**WHAT TO DO:** In the records below, find the line that contains "planety ostateczne" and the line that contains "offline, aby". Set down exactly those lines and every line between them, and nothing more.

Transcribed page contents:

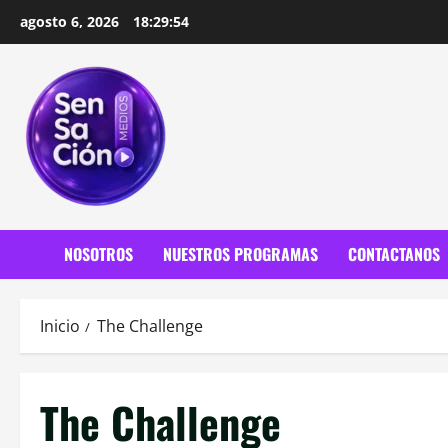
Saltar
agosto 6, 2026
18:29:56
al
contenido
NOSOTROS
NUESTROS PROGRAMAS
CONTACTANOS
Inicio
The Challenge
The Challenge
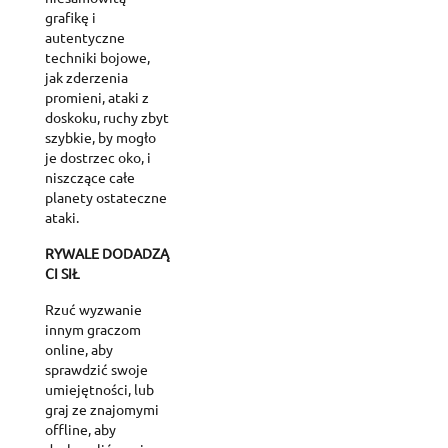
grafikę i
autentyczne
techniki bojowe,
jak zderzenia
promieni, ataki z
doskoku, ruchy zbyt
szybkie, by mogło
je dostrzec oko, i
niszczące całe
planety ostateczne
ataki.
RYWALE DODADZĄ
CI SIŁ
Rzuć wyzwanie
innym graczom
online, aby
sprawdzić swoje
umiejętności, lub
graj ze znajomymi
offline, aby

---

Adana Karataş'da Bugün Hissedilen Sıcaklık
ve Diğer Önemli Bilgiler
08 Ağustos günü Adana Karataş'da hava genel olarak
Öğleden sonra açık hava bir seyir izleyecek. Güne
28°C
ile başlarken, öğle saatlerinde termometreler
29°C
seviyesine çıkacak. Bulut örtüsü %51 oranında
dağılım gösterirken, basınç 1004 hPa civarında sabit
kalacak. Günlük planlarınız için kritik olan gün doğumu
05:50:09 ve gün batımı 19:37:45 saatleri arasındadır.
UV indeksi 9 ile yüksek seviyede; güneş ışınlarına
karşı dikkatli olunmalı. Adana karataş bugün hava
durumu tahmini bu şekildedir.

**SOLUTION TO THIS PROBLEM:**
planety ostateczne
ataki.
RYWALE DODADZĄ
CI SIŁ
Rzuć wyzwanie
innym graczom
online, aby
sprawdzić swoje
umiejętności, lub
graj ze znajomymi
offline, aby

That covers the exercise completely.